At the end of last year I discussed the publication of a research paper analysing the ancient DNA remains of a number of individuals who reached Ireland during – and perhaps heralding – the Neolithic and later Bronze Age periods in Irish history. The mapping of their genomes by a team of geneticists indicated that those from the Neolithic era ultimately originated in the Middle East, modern Turkey and its immediate neighbours, while those from the Bronze Age could be traced back to migrants from somewhere in south-eastern Europe, possibly from around the Black Sea. Peter Whoriskey in The Washington Post newspaper has returned to the subject with a broader article examining how the results may effect our modern understanding of “Celticness” as it relates to Ireland, Scotland and Wales.
“From as far back as the 16th century, historians taught that the Irish are the descendants of the Celts, an Iron Age people who originated in the middle of Europe and invaded Ireland somewhere between 1000 B.C. and 500 B.C.
“The DNA evidence based on those bones completely upends the traditional view,” said Barry Cunliffe, an emeritus professor of archaeology at Oxford who has written books on the origins of the people of Ireland.

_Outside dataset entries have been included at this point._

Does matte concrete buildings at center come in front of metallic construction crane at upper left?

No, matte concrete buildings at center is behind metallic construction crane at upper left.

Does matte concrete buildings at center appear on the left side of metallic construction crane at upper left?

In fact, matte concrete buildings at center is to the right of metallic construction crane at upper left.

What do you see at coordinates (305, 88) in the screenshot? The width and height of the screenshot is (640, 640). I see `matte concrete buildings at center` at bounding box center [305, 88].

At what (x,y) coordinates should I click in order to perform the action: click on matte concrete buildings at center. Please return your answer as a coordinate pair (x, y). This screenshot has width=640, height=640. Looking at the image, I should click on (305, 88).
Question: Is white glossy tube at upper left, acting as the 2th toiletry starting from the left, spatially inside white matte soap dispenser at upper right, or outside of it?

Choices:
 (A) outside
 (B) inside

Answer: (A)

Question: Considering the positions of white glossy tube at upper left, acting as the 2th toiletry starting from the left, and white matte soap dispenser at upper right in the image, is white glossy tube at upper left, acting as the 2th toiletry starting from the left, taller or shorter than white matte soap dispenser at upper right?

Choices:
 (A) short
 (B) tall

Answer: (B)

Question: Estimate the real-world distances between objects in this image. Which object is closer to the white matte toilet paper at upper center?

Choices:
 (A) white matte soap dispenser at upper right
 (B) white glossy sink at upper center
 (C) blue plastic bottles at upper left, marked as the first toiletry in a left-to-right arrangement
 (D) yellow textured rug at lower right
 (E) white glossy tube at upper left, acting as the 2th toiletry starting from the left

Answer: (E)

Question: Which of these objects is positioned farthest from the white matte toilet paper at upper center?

“The most striking feature” of the bones, according to the research published in the Proceedings of the National Academy of Science journal, is how much their DNA resembles that of contemporary Irish, Welsh and Scots. (By contrast, older bones found in Ireland were more like Mediterranean people, not the modern Irish.)
Radiocarbon dating shows that the bones …go back to about 2000 B.C. That makes them hundreds of years older than the oldest artifacts generally considered to be Celtic — relics unearthed from Celt homelands of continental Europe, most notably around Switzerland, Austria and Germany.
“With the genetic evidence, the old model is completely shot,” John Koch, a linguist at the Center for Advanced Welsh and Celtic Studies at the University of Wales.
Exactly where this leaves the pervasive idea that the Irish and other people of the area are “Celtic” is unclear. It depends on the definition of Celtic.
There are essentially two definitions — and two arguments.
The first revolves around language.
…some think that Celtic languages originated with the Celts on continental Europe and subsequently spread to Ireland, Wales and Scotland. This is the traditional view, and it dovetails with the idea that the Celts moved into Ireland during the Iron Age.
But over the last decade, a growing number of scholars have argued that the first Celtic languages were spoken not by the Celts in the middle of Europe but by ancient people on Europe’s westernmost extremities, possibly in Portugal, Spain, Ireland or the other locales on the western edges of the British Isles.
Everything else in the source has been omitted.